[Records from a data collection]
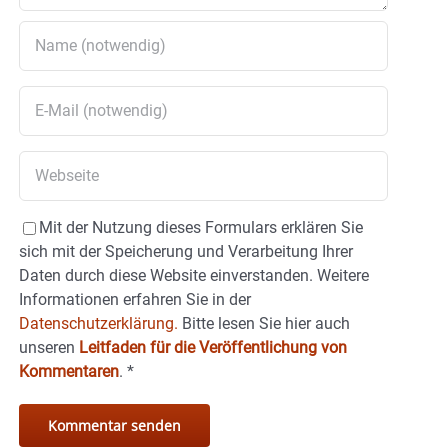
Mit der Nutzung dieses Formulars erklären Sie
sich mit der Speicherung und Verarbeitung Ihrer
Daten durch diese Website einverstanden. Weitere
Informationen erfahren Sie in der
Datenschutzerklärung.
Bitte lesen Sie hier auch
unseren
Leitfaden für die Veröffentlichung von
Kommentaren
.
*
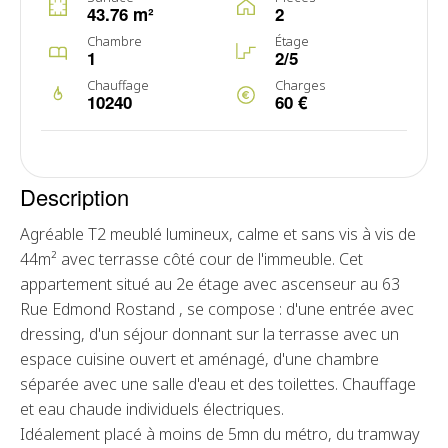
43.76 m²
2
Chambre
Étage
1
2/5
Chauffage
Charges
10240
60 €
Description
Agréable T2 meublé lumineux, calme et sans vis à vis de
44m² avec terrasse côté cour de l'immeuble. Cet
appartement situé au 2e étage avec ascenseur au 63
Rue Edmond Rostand , se compose : d'une entrée avec
dressing, d'un séjour donnant sur la terrasse avec un
espace cuisine ouvert et aménagé, d'une chambre
séparée avec une salle d'eau et des toilettes. Chauffage
et eau chaude individuels électriques.
Idéalement placé à moins de 5mn du métro, du tramway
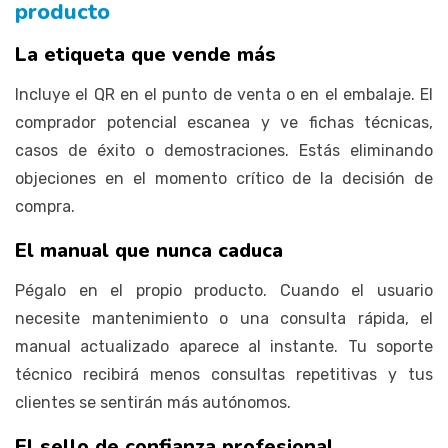
producto
La etiqueta que vende más
Incluye el QR en el punto de venta o en el embalaje. El
comprador potencial escanea y ve fichas técnicas,
casos de éxito o demostraciones. Estás eliminando
objeciones en el momento crítico de la decisión de
compra.
El manual que nunca caduca
Pégalo en el propio producto. Cuando el usuario
necesite mantenimiento o una consulta rápida, el
manual actualizado aparece al instante. Tu soporte
técnico recibirá menos consultas repetitivas y tus
clientes se sentirán más autónomos.
El sello de confianza profesional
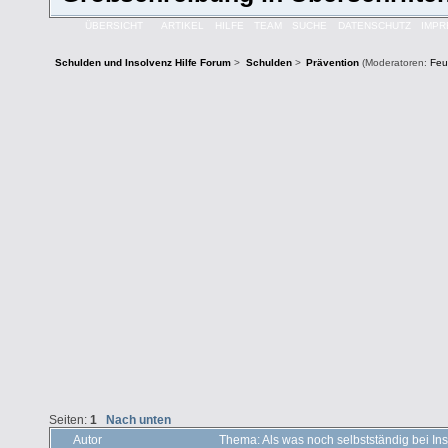
ÜBERSICHT
ARTIKEL
HILFE
TEAM
SUCHE
DATENSCHUTZ
IMP
Schulden und Insolvenz Hilfe Forum
>
Schulden
>
Prävention
(Moderatoren:
Feu
Seiten:
1
Nach unten
Autor
Thema: Als was noch selbstständig bei I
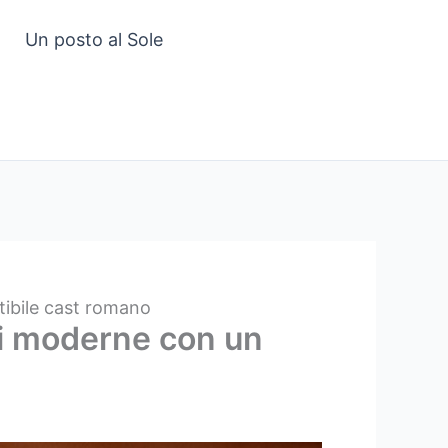
Un posto al Sole
stibile cast romano
oni moderne con un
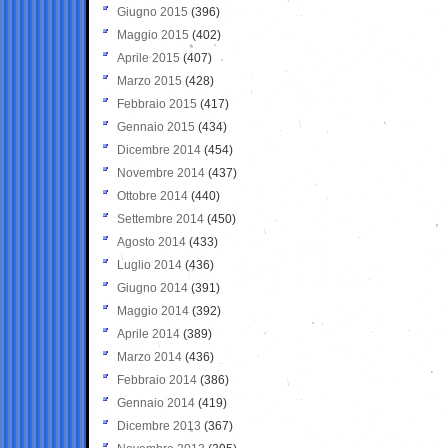
Giugno 2015
(396)
Maggio 2015
(402)
Aprile 2015
(407)
Marzo 2015
(428)
Febbraio 2015
(417)
Gennaio 2015
(434)
Dicembre 2014
(454)
Novembre 2014
(437)
Ottobre 2014
(440)
Settembre 2014
(450)
Agosto 2014
(433)
Luglio 2014
(436)
Giugno 2014
(391)
Maggio 2014
(392)
Aprile 2014
(389)
Marzo 2014
(436)
Febbraio 2014
(386)
Gennaio 2014
(419)
Dicembre 2013
(367)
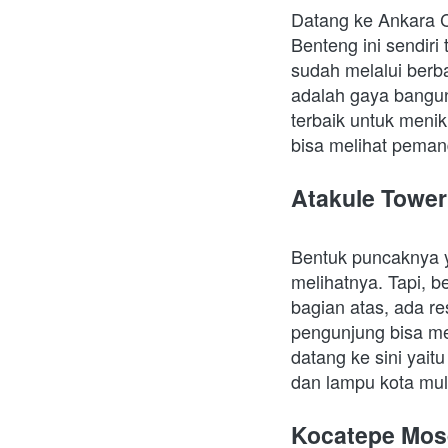
Datang ke Ankara C
Benteng ini sendiri 
sudah melalui berb
adalah gaya bangun
terbaik untuk menikm
bisa melihat peman
Atakule Tower
Bentuk puncaknya y
melihatnya. Tapi, b
bagian atas, ada re
pengunjung bisa mel
datang ke sini yait
dan lampu kota mul
Kocatepe Mo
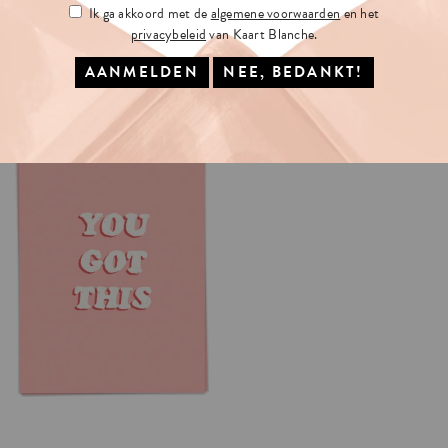
Ik ga akkoord met de
algemene voorwaarden
en het
privacybeleid
van Kaart Blanche.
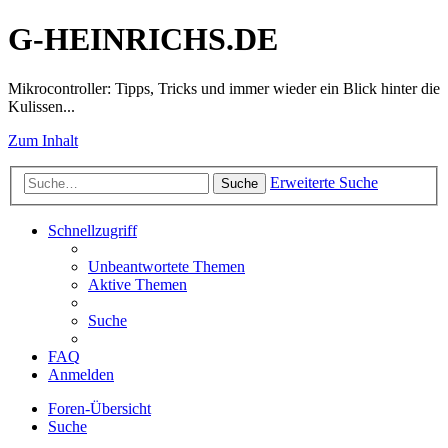
G-HEINRICHS.DE
Mikrocontroller: Tipps, Tricks und immer wieder ein Blick hinter die
Kulissen...
Zum Inhalt
Erweiterte Suche
Suche
Schnellzugriff
Unbeantwortete Themen
Aktive Themen
Suche
FAQ
Anmelden
Foren-Übersicht
Suche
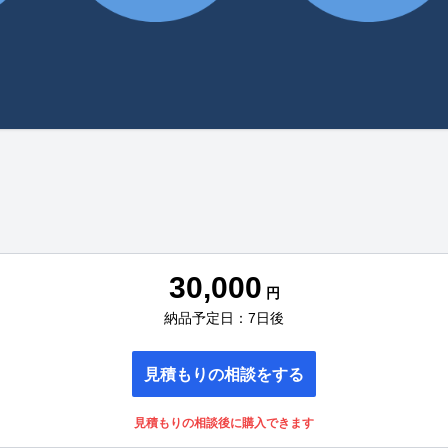
30,000
円
納品予定日：7日後
見積もりの相談をする
見積もりの相談後に購入できます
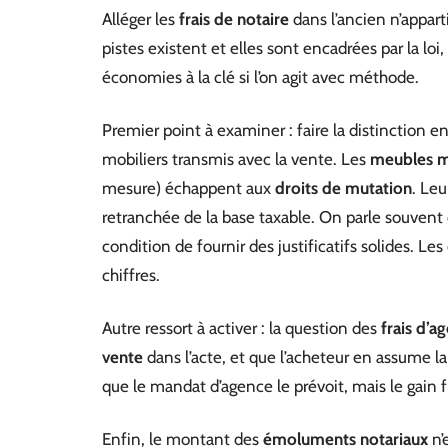
Alléger les
frais de notaire
dans l’ancien n’appart
pistes existent et elles sont encadrées par la loi
économies à la clé si l’on agit avec méthode.
Premier point à examiner : faire la distinction e
mobiliers transmis avec la vente. Les
meubles m
mesure) échappent aux
droits de mutation
. Leu
retranchée de la base taxable. On parle souvent 
condition de fournir des justificatifs solides. Les
chiffres.
Autre ressort à activer : la question des
frais d’a
vente
dans l’acte, et que l’acheteur en assume la
que le mandat d’agence le prévoit, mais le gain f
Enfin, le montant des
émoluments notariaux
n’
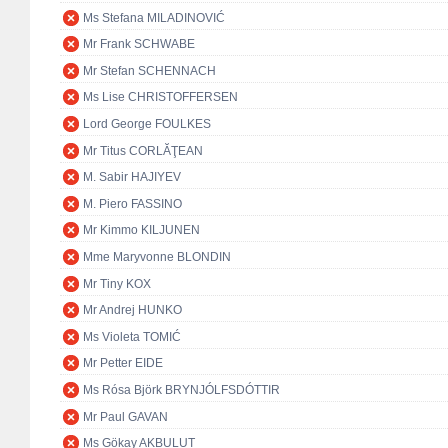
Ms Stefana MILADINOVIĆ
Mr Frank SCHWABE
Mr Stefan SCHENNACH
Ms Lise CHRISTOFFERSEN
Lord George FOULKES
Mr Titus CORLĂŢEAN
M. Sabir HAJIYEV
M. Piero FASSINO
Mr Kimmo KILJUNEN
Mme Maryvonne BLONDIN
Mr Tiny KOX
Mr Andrej HUNKO
Ms Violeta TOMIĆ
Mr Petter EIDE
Ms Rósa Björk BRYNJÓLFSDÓTTIR
Mr Paul GAVAN
Ms Gökay AKBULUT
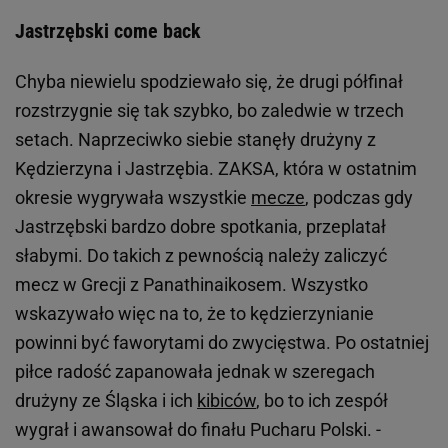
Jastrzębski come back
Chyba niewielu spodziewało się, że drugi półfinał
rozstrzygnie się tak szybko, bo zaledwie w trzech
setach. Naprzeciwko siebie stanęły drużyny z
Kędzierzyna i Jastrzębia. ZAKSA, która w ostatnim
okresie wygrywała wszystkie
mecze
, podczas gdy
Jastrzębski bardzo dobre spotkania, przeplatał
słabymi. Do takich z pewnością należy zaliczyć
mecz w Grecji z Panathinaikosem. Wszystko
wskazywało więc na to, że to kędzierzynianie
powinni być faworytami do zwycięstwa. Po ostatniej
piłce radość zapanowała jednak w szeregach
drużyny ze Śląska i ich
kibiców
, bo to ich zespół
wygrał i awansował do finału Pucharu Polski. -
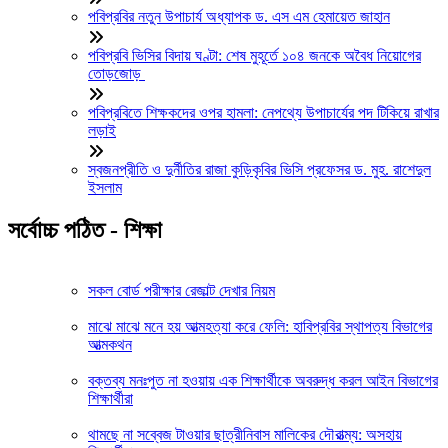
পবিপ্রবির নতুন উপাচার্য অধ্যাপক ড. এস এম হেমায়েত জাহান
পবিপ্রবি ভিসির বিদায় ঘণ্টা: শেষ মুহূর্তে ১০৪ জনকে অবৈধ নিয়োগের
তোড়জোড়
পবিপ্রবিতে শিক্ষকদের ওপর হামলা: নেপথ্যে উপাচার্যের পদ টিকিয়ে রাখার
লড়াই
স্বজনপ্রীতি ও দুর্নীতির রাজা কুড়িকৃবির ভিসি প্রফেসর ড. মুহ. রাশেদুল
ইসলাম
সর্বোচ্চ পঠিত - শিক্ষা
সকল বোর্ড পরীক্ষার রেজাল্ট দেখার নিয়ম
মাঝে মাঝে মনে হয় আত্মহত্যা করে ফেলি: হাবিপ্রবির স্থাপত্য বিভাগের
আত্মকথন
বক্তব্য মনঃপুত না হওয়ায় এক শিক্ষার্থীকে অবরুদ্ধ করল আইন বিভাগের
শিক্ষার্থীরা
থামছে না সব্বেজ টাওয়ার ছাত্রীনিবাস মালিকের দৌরাত্ম্য: অসহায়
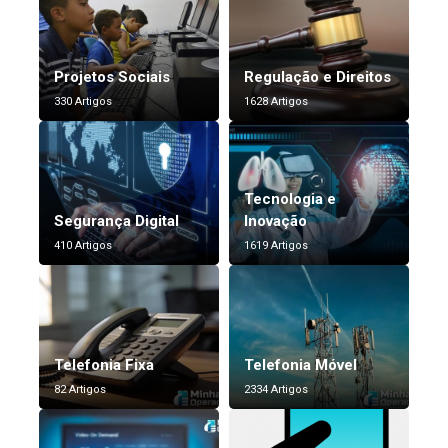
Projetos Sociais
Regulação e Direitos
330 Artigos
1628 Artigos
Tecnologia e
Segurança Digital
Inovação
410 Artigos
1619 Artigos
Telefonia Fixa
Telefonia Móvel
82 Artigos
2334 Artigos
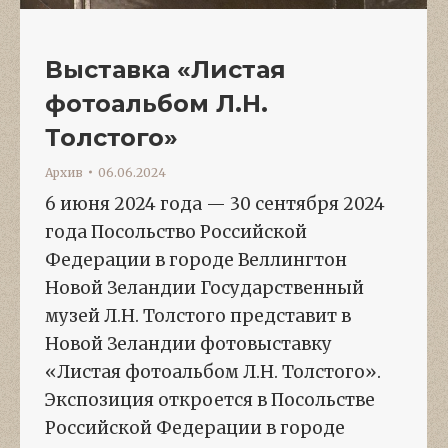
Выставка «Листая
фотоальбом Л.Н.
Толстого»
Архив
06.06.2024
6 июня 2024 года — 30 сентября 2024
года Посольство Российской
Федерации в городе Веллингтон
Новой Зеландии Государственный
музей Л.Н. Толстого представит в
Новой Зеландии фотовыставку
«Листая фотоальбом Л.Н. Толстого».
Экспозиция откроется в Посольстве
Российской Федерации в городе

- _What to work on_
Keep the pictures out and transcribe the entries exactly.

- _Solution_
Mit der Nutzung dieses Formulars erklären Sie
sich mit der Speicherung und Verarbeitung Ihrer
Daten durch diese Website einverstanden. Weitere
Informationen erfahren Sie in der
Datenschutzerklärung.
Bitte lesen Sie hier auch
unseren
Leitfaden für die Veröffentlichung von
Kommentaren
.
*
43.76 m²
2
Chambre
Étage
1
2/5
Chauffage
Charges
10240
60 €
Description
Agréable T2 meublé lumineux, calme et sans vis à vis de
44m² avec terrasse côté cour de l'immeuble. Cet
appartement situé au 2e étage avec ascenseur au 63
Rue Edmond Rostand , se compose : d'une entrée avec
dressing, d'un séjour donnant sur la terrasse avec un
espace cuisine ouvert et aménagé, d'une chambre
séparée avec une salle d'eau et des toilettes. Chauffage
et eau chaude individuels électriques.
Idéalement placé à moins de 5mn du métro, du tramway
producto
La etiqueta que vende más
Incluye el QR en el punto de venta o en el embalaje. El
comprador potencial escanea y ve fichas técnicas,
casos de éxito o demostraciones. Estás eliminando
objeciones en el momento crítico de la decisión de
compra.
El manual que nunca caduca
Pégalo en el propio producto. Cuando el usuario
necesite mantenimiento o una consulta rápida, el
manual actualizado aparece al instante. Tu soporte
técnico recibirá menos consultas repetitivas y tus
clientes se sentirán más autónomos.
El sello de confianza profesional
ÜBERSICHT
ARTIKEL
HILFE
TEAM
SUCHE
DATENSCHUTZ
IMP
Schulden und Insolvenz Hilfe Forum
>
Schulden
>
Prävention
(Moderatoren:
Feu
Seiten:
1
Nach unten
Autor
Thema: Als was noch selbstständig bei I
Un posto al Sole
stibile cast romano
oni moderne con un
Giugno 2015
(396)
Maggio 2015
(402)
Aprile 2015
(407)
Marzo 2015
(428)
Febbraio 2015
(417)
Gennaio 2015
(434)
Dicembre 2014
(454)
Novembre 2014
(437)
Ottobre 2014
(440)
Settembre 2014
(450)
Agosto 2014
(433)
Luglio 2014
(436)
Giugno 2014
(391)
Maggio 2014
(392)
Aprile 2014
(389)
Marzo 2014
(436)
Febbraio 2014
(386)
Gennaio 2014
(419)
Dicembre 2013
(367)
Datang ke Ankara C
Benteng ini sendiri 
sudah melalui berb
adalah gaya bangun
terbaik untuk menikm
bisa melihat peman
Atakule Tower
Bentuk puncaknya y
melihatnya. Tapi, b
bagian atas, ada re
pengunjung bisa mel
datang ke sini yait
dan lampu kota mul
Kocatepe Mo
Ik ga akkoord met de
algemene voorwaarden
en het
privacybeleid
van Kaart Blanche.
G-HEINRICHS.DE
Mikrocontroller: Tipps, Tricks und immer wieder ein Blick hinter die
Kulissen...
Zum Inhalt
Erweiterte Suche
Suche
Schnellzugriff
Unbeantwortete Themen
Aktive Themen
Suche
FAQ
Anmelden
Foren-Übersicht
Suche
30,000
円
納品予定日：7日後
見積もりの相談をする
見積もりの相談後に購入できます
Alléger les
frais de notaire
dans l’ancien n’appart
pistes existent et elles sont encadrées par la loi
économies à la clé si l’on agit avec méthode.
Premier point à examiner : faire la distinction e
mobiliers transmis avec la vente. Les
meubles m
mesure) échappent aux
droits de mutation
. Leu
retranchée de la base taxable. On parle souvent 
condition de fournir des justificatifs solides. Les
chiffres.
Autre ressort à activer : la question des
frais d’a
vente
dans l’acte, et que l’acheteur en assume la
que le mandat d’agence le prévoit, mais le gain f
Enfin, le montant des
émoluments notariaux
n’
Ms Stefana MILADINOVIĆ
Mr Frank SCHWABE
Mr Stefan SCHENNACH
Ms Lise CHRISTOFFERSEN
Lord George FOULKES
Mr Titus CORLĂŢEAN
M. Sabir HAJIYEV
M. Piero FASSINO
Mr Kimmo KILJUNEN
Mme Maryvonne BLONDIN
Mr Tiny KOX
Mr Andrej HUNKO
Ms Violeta TOMIĆ
Mr Petter EIDE
Ms Rósa Björk BRYNJÓLFSDÓTTIR
Mr Paul GAVAN
Ms Gökay AKBULUT
Jastrzębski come back
Chyba niewielu spodziewało się, że drugi półfinał
rozstrzygnie się tak szybko, bo zaledwie w trzech
setach. Naprzeciwko siebie stanęły drużyny z
Kędzierzyna i Jastrzębia. ZAKSA, która w ostatnim
okresie wygrywała wszystkie
mecze
, podczas gdy
Jastrzębski bardzo dobre spotkania, przeplatał
słabymi. Do takich z pewnością należy zaliczyć
mecz w Grecji z Panathinaikosem. Wszystko
wskazywało więc na to, że to kędzierzynianie
powinni być faworytami do zwycięstwa. Po ostatniej
piłce radość zapanowała jednak w szeregach
drużyny ze Śląska i ich
kibiców
, bo to ich zespół
wygrał i awansował do finału Pucharu Polski. -
পবিপ্রবির নতুন উপাচার্য অধ্যাপক ড. এস এম হেমায়েত জাহান
পবিপ্রবি ভিসির বিদায় ঘণ্টা: শেষ মুহূর্তে ১০৪ জনকে অবৈধ নিয়োগের
তোড়জোড়
পবিপ্রবিতে শিক্ষকদের ওপর হামলা: নেপথ্যে উপাচার্যের পদ টিকিয়ে রাখার
লড়াই
স্বজনপ্রীতি ও দুর্নীতির রাজা কুড়িকৃবির ভিসি প্রফেসর ড. মুহ. রাশেদুল
ইসলাম
সর্বোচ্চ পঠিত - শিক্ষা
সকল বোর্ড পরীক্ষার রেজাল্ট দেখার নিয়ম
মাঝে মাঝে মনে হয় আত্মহত্যা করে ফেলি: হাবিপ্রবির স্থাপত্য বিভাগের
আত্মকথন
বক্তব্য মনঃপুত না হওয়ায় এক শিক্ষার্থীকে অবরুদ্ধ করল আইন বিভাগের
শিক্ষার্থীরা
থামছে না সব্বেজ টাওয়ার ছাত্রীনিবাস মালিকের দৌরাত্ম্য: অসহায়
Projetos Sociais
Regulação e Direitos
330 Artigos
1628 Artigos
Tecnologia e
Segurança Digital
Inovação
410 Artigos
1619 Artigos
Telefonia Fixa
Telefonia Móvel
82 Artigos
2334 Artigos
Выставка «Листая
фотоальбом Л.Н.
Толстого»
Архив
06.06.2024
6 июня 2024 года — 30 сентября 2024
года Посольство Российской
Федерации в городе Веллингтон
Новой Зеландии Государственный
музей Л.Н. Толстого представит в
Новой Зеландии фотовыставку
«Листая фотоальбом Л.Н. Толстого».
Экспозиция откроется в Посольстве
Российской Федерации в городе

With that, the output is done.